== Exercise details ==
Determine how many lines below hold the string "Drama". Reply with the number alone.

Supplied records section start

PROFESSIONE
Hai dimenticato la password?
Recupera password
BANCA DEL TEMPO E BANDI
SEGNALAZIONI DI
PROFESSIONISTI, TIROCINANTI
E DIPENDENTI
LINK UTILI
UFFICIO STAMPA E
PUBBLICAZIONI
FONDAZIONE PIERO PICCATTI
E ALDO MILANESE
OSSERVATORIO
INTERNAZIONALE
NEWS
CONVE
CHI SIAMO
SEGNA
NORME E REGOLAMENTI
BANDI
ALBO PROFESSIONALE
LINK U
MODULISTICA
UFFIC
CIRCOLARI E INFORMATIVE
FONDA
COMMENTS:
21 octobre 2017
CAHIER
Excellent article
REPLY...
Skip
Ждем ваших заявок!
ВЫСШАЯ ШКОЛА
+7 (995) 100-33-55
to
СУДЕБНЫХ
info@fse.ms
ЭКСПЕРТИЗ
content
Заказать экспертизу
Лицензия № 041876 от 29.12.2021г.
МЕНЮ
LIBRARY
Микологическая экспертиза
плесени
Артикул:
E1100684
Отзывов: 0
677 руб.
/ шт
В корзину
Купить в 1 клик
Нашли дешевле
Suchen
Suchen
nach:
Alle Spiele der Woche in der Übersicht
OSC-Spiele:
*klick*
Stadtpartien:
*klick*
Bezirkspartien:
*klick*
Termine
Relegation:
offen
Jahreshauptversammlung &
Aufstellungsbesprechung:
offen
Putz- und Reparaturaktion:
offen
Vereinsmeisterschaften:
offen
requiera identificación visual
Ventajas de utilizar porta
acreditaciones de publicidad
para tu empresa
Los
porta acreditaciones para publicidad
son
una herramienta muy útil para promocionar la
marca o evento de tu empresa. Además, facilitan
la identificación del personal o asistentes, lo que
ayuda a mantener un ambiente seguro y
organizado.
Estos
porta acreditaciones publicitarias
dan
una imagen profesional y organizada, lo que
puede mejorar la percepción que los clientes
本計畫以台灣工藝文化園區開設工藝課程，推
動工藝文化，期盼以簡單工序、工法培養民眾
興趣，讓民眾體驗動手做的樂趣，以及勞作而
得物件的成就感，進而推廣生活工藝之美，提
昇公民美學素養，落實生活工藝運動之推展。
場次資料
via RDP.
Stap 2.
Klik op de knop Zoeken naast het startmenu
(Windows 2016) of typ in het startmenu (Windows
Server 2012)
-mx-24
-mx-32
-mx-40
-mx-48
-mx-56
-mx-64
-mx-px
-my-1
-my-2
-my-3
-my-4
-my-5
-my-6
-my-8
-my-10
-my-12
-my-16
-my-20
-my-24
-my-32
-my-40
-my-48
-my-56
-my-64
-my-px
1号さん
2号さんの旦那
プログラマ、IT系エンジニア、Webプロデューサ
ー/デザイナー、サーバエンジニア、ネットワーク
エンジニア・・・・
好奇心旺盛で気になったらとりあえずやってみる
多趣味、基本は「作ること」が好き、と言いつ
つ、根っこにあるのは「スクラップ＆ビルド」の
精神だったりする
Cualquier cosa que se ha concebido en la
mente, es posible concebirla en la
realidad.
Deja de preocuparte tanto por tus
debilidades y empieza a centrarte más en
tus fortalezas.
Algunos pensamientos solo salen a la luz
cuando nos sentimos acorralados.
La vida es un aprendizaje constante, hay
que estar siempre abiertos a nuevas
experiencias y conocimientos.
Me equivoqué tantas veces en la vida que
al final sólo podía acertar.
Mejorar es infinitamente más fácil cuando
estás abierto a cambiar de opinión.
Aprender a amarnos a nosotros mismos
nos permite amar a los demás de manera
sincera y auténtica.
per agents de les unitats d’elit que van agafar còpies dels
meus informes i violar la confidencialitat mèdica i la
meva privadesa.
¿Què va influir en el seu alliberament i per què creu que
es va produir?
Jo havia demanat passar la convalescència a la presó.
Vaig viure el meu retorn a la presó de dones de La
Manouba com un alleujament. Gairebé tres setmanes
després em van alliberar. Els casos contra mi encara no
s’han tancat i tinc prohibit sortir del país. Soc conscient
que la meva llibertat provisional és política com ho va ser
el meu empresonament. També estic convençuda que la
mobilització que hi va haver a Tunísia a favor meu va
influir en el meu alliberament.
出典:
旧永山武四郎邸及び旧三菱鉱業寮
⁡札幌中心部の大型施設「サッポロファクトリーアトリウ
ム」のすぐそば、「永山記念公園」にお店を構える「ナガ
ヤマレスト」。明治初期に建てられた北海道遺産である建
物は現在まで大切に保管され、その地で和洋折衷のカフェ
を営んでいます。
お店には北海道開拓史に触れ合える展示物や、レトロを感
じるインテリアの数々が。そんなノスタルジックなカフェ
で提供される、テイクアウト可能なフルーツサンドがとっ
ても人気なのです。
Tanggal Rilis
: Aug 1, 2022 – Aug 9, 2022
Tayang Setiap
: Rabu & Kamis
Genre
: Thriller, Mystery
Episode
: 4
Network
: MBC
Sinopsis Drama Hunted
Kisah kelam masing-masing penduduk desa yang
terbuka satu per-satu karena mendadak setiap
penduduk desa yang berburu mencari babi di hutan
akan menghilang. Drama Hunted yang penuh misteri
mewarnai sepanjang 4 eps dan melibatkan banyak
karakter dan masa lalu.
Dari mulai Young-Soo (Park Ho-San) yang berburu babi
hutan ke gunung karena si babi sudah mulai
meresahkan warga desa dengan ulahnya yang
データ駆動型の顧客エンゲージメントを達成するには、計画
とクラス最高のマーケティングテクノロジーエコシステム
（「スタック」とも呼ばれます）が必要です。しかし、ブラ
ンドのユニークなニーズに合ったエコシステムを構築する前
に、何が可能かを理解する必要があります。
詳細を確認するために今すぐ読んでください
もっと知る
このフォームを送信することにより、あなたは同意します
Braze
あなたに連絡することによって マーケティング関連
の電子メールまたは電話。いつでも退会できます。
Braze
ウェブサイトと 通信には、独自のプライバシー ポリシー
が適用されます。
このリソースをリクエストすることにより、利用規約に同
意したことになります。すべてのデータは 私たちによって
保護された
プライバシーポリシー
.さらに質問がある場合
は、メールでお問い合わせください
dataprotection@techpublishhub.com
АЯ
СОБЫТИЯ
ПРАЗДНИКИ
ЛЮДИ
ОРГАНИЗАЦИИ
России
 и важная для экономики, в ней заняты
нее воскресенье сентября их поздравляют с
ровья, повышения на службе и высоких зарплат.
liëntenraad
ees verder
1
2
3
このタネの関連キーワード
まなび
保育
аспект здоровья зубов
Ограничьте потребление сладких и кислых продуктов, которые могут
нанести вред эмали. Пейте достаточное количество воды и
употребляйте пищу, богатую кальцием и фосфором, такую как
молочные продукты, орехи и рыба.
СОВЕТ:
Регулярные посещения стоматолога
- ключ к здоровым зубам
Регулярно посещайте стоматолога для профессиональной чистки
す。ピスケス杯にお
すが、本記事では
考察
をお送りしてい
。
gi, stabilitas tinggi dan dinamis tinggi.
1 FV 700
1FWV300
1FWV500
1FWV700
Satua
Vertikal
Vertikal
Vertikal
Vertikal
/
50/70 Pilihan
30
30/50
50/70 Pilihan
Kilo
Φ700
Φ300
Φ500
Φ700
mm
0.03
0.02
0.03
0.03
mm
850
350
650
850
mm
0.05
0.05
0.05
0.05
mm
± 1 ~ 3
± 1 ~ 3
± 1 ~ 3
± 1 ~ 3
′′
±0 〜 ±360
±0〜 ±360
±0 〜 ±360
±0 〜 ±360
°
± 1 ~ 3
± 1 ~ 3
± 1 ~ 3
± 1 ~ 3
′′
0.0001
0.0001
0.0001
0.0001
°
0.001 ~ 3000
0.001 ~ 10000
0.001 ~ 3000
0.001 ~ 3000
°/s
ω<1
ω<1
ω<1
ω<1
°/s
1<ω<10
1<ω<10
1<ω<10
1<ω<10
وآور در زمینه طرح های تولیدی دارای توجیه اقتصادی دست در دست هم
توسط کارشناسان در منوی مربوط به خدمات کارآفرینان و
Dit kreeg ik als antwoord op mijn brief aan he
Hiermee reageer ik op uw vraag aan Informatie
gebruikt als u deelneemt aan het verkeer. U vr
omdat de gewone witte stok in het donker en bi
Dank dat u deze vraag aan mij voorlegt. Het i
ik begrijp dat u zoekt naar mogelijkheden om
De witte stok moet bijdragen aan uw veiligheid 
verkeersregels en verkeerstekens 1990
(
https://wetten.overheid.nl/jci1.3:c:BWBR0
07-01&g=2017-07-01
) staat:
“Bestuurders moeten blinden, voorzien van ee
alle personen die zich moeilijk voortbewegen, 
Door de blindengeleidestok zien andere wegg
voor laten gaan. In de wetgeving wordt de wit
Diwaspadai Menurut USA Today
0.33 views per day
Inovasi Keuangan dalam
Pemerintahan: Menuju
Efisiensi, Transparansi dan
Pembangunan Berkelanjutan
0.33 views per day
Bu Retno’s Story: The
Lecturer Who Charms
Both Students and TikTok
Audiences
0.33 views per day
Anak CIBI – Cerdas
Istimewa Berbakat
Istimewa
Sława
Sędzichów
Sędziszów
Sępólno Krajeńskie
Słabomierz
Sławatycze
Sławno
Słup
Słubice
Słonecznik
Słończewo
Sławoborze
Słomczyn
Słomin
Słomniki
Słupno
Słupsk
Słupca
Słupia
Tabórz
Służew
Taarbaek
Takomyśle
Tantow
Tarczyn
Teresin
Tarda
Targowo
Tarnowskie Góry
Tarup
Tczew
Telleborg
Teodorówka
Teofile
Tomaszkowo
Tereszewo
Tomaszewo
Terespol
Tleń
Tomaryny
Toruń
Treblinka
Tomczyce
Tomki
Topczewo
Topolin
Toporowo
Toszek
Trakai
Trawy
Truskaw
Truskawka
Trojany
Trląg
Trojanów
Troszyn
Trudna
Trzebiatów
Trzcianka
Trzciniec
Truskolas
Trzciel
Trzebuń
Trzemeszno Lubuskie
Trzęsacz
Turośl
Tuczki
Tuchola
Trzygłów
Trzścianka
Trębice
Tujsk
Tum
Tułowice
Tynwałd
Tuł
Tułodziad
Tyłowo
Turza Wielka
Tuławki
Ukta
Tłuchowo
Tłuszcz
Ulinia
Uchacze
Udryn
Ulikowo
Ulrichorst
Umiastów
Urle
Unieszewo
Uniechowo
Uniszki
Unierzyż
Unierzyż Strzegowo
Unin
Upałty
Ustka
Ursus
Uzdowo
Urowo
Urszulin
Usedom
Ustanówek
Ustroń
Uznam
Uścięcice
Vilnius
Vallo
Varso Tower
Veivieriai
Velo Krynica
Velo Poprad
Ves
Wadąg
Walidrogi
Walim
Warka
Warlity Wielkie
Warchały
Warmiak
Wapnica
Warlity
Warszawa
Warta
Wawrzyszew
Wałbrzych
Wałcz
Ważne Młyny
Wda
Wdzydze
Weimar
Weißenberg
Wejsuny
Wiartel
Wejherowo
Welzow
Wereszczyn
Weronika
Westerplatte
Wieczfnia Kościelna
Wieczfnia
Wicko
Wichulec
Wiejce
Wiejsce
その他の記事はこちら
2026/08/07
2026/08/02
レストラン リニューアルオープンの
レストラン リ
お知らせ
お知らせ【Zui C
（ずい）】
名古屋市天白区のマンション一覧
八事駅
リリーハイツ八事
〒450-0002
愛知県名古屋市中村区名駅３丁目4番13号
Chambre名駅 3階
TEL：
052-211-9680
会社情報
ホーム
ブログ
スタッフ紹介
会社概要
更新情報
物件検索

Supplied records section end

== Solution to the exercise ==
2